Activity concentration index, or gamma index I, takes into account typical ways and amounts in which the material is used in a building (EC 1999) and its derivation indicates whether the annual dose due to the excess external gamma radiation in a building might exceed 1 mSv. Gamma index is given as:

$$ I = \frac{{C_{\text{Ra}} }}{300} + \frac{{C_{\text{Th}} }}{200} + \frac{{C_{\text{K}} }}{3000} $$
(1)

where C Ra, C Th and C K are activity concentrations for 226Ra, 232Th and 40K in Bq kg−1, respectively.

The limit value that activity concentration index should not exceed depends on the dose criterion (EC 1999), the way and the amount the material is used in buildings (Krstic et al. 2007). For building materials, investigation levels can be derived for practical monitoring purposes (Ademola and Ayeni 2010). For materials used in bulk amounts, the exemption dose criterion (0.3 mSv y−1) corresponds to an activity concentration index I ≤ 0.5, while the dose criterion of 1 mSv y−1 is met for I ≤ 1. For superficial and other building materials with restricted fractional mass usage, the exemption dose criterion (0.3 mSv y−1) corresponds to an activity concentration index I ≤ 2, while the dose criterion of 1 mSv y−1 is met for I ≤ 6 (EC 1999). According to UNSCEAR 2000, the average worldwide exposure is 2.4 mSv y−1 due to natural sources.

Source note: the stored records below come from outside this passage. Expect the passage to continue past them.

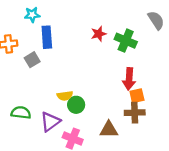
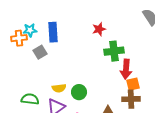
cyan star: (32, 15) -> (30, 30), moved
green cross: (126, 41) -> (114, 51), moved, turned -30
yellow semicircle: (65, 96) -> (59, 88), moved

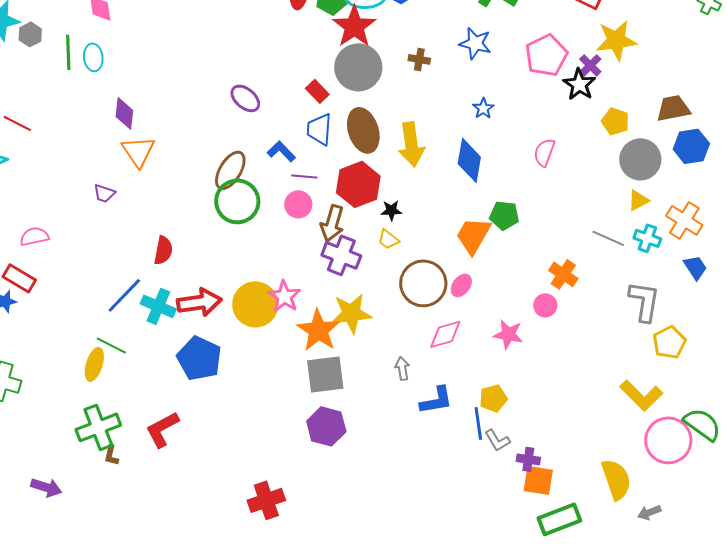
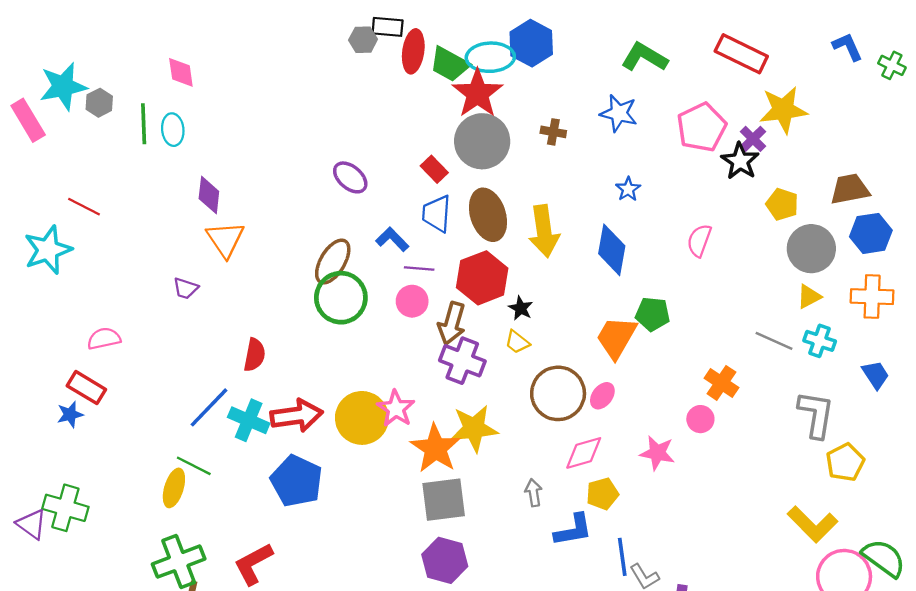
black star: (391, 210) -> (521, 308), turned 30
orange cross: (684, 220) -> (872, 297), moved, turned -30
yellow pentagon: (493, 398) -> (602, 494), moved

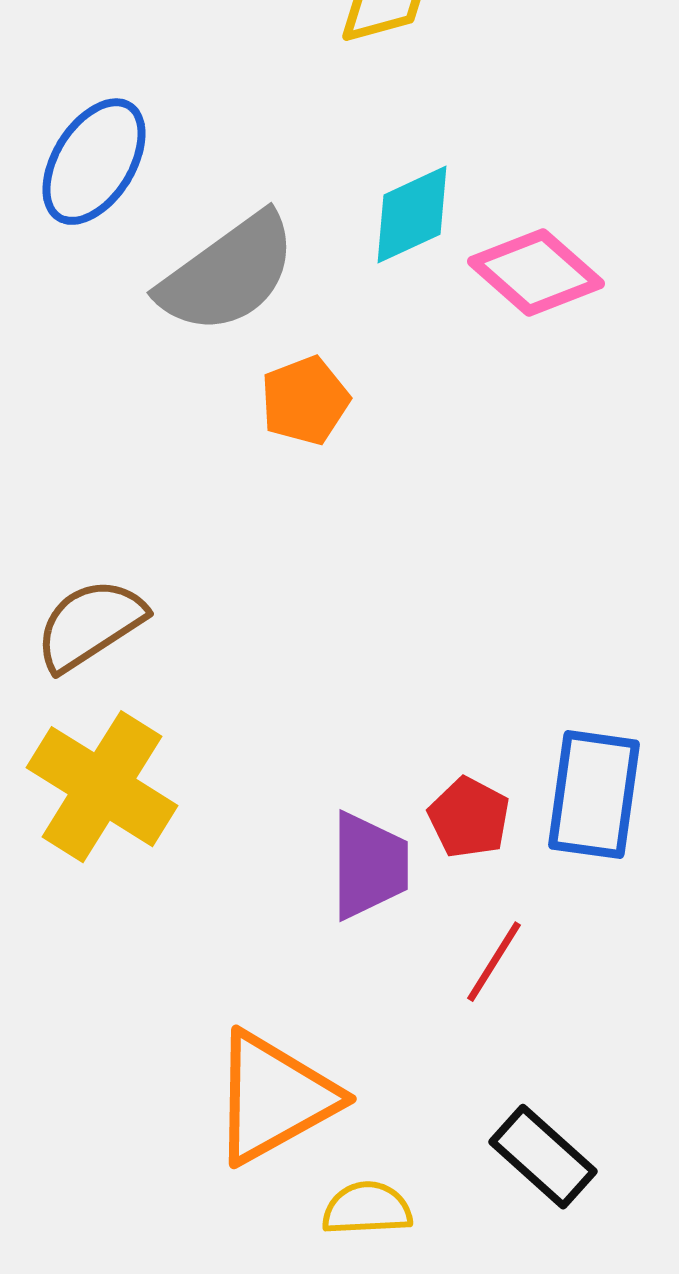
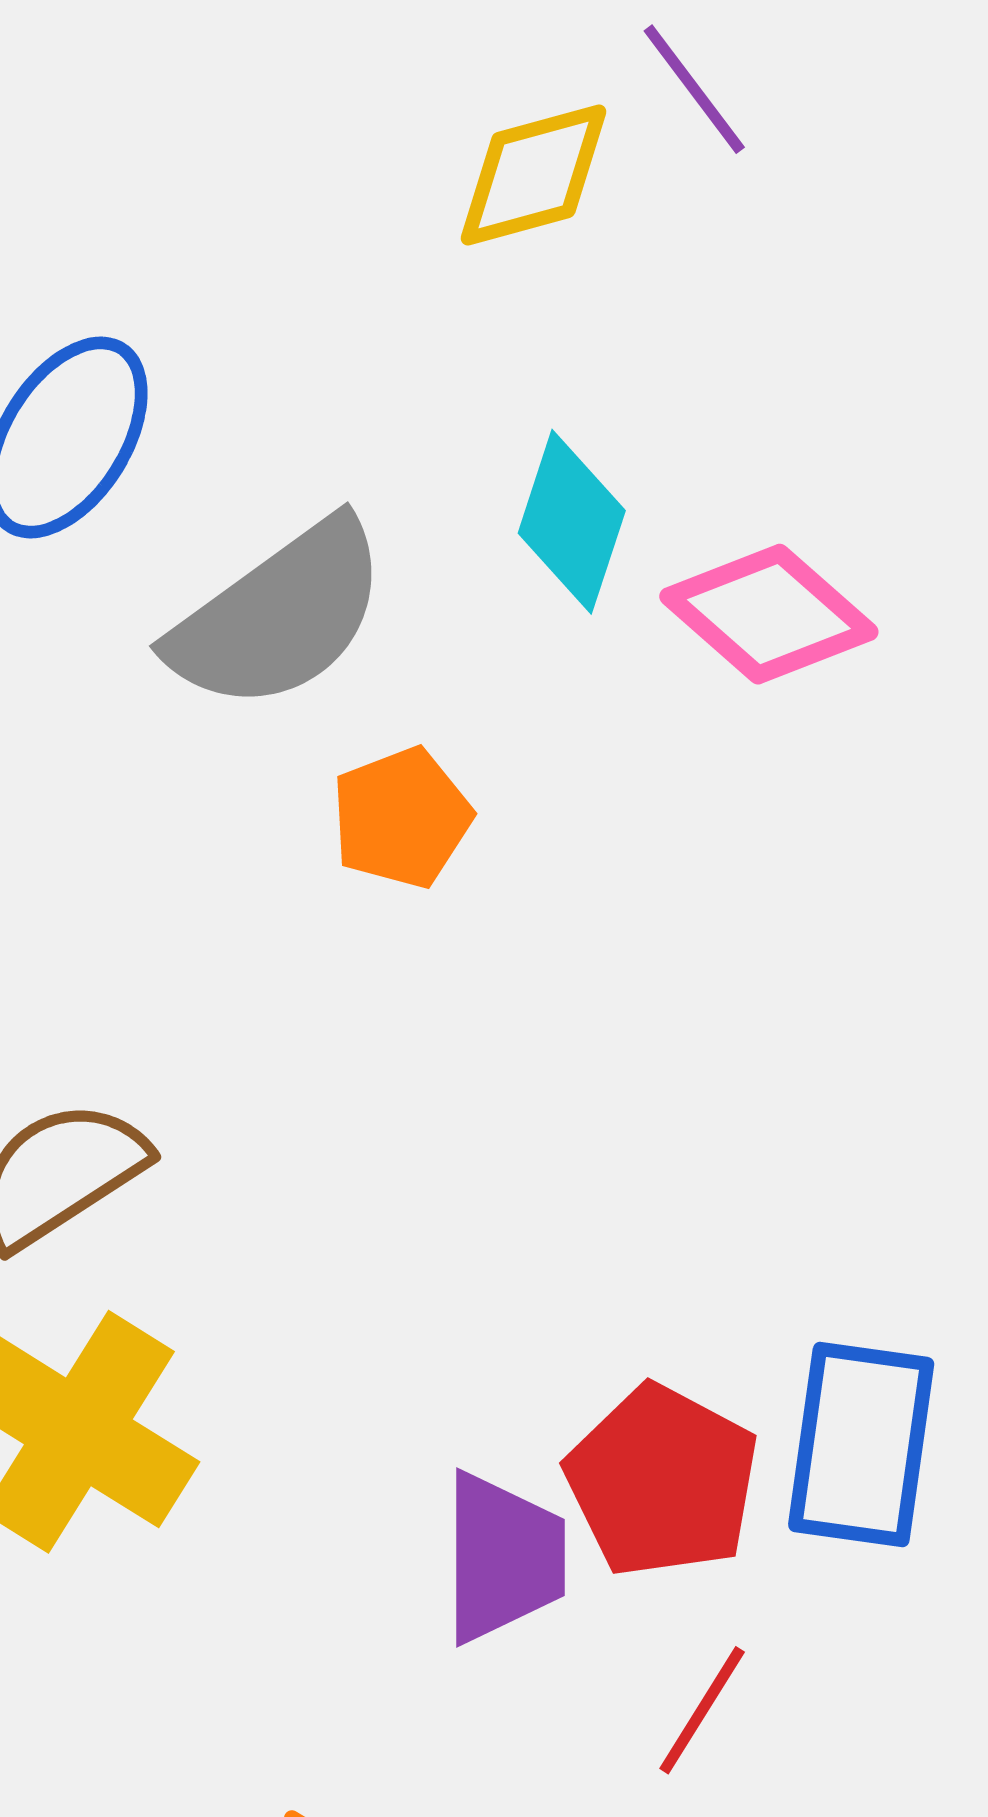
cyan diamond: (412, 215) -> (572, 522), turned -47
red pentagon: (469, 818) -> (662, 1481), size x1.5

According to EC 1999, the absorbed dose rate in a room air can be calculated by using the specific dose rates given in Krstic et al. 2007. The specific dose rates (in units nGy h−1 per Bq kg−1) for 226Ra, 232Th and 40K are given for different materials. Dose rate indoors are calculated according to EC 1999 for:

  1. 1.

    Gypsum and bricks as

    $$ D = 0.92{\cdot}C_{\text{Ra}} + 1.1{\cdot}C_{\text{Th}} + 0.08{\cdot}C_{\text{K}} $$
    (2)
  2. 2.

    Marble, ceramics, granite and roofing tile as

    $$ D = 0.12{\cdot}C_{\text{Ra}} + 0.14{\cdot}C_{\text{Th}} + 0.0096{\cdot}C_{\text{K}} $$
    (3)

The results are shown in Figs. 1, 2, 3, 4, 5, 6, 7, 8, 9 and these values were used to calculate annual effective doses (EC 1999). The annual effective dose, D e, due to gamma radiation from building materials was calculated as:

Fig. 1
figure 1

a Activity concentrations of 226Ra, 232Th and 40K in kaolin samples, b gamma index, dose rate and annual effective dose for kaolin samples

Fig. 2
figure 2

a Activity concentrations of 226Ra and 232Th in zircon samples, b gamma index, dose rate and annual effective dose for zircon samples

Fig. 3
figure 3

a Activity concentrations of 226Ra, 232Th and 40K in granite samples, b gamma index, dose rate and annual effective dose for granite samples

Fig. 4
figure 4

a Activity concentrations of 226Ra, 232Th and 40K in marble samples, b gamma index, dose rate and annual effective dose for marble samples

Fig. 5
figure 5

a Activity concentrations of 226Ra, 232Th and 40K in sand samples, b gamma index, dose rate and annual effective dose for sand samples

Fig. 6
figure 6

a Activity concentrations of 226Ra, 232Th and 40K in perlite samples, b gamma index, dose rate and annual effective dose for perlite samples

Fig. 7
figure 7

a Activity concentrations of 226Ra, 232Th and 40K in feldspar samples, b gamma index, dose rate and annual effective dose for feldspar samples

Fig. 8
figure 8

a Activity concentrations of 226Ra, 232Th and 40K in korund samples, b gamma index, dose rate and annual effective dose for korund samples

Fig. 9
figure 9

a Activity concentrations of 226Ra, 232Th and 40K in frit samples, b gamma index, dose rate and annual effective dose for frit samples

$$ D_{\text{e}} = 0.7{\text{ SvGy}}^{ - 1} {\cdot} 7000{\text{ h}} \cdot D $$
(4)

where D must be taken in μGy h−1; 0.7 SvGy−1 is effective absorbed dose conversion factor and 7,000 h is annual exposure time (Krstic et al. 2007). The values for annual effective dose D e is overestimated for the professional exposure; however, it can be applied in extreme cases.

Results and discussion

Activity concentrations of 226Ra, 232Th and 40K in controlled samples of imported building materials are presented in Figs. 1-9. Artificial isotope 137Cs is negligible in examined samples.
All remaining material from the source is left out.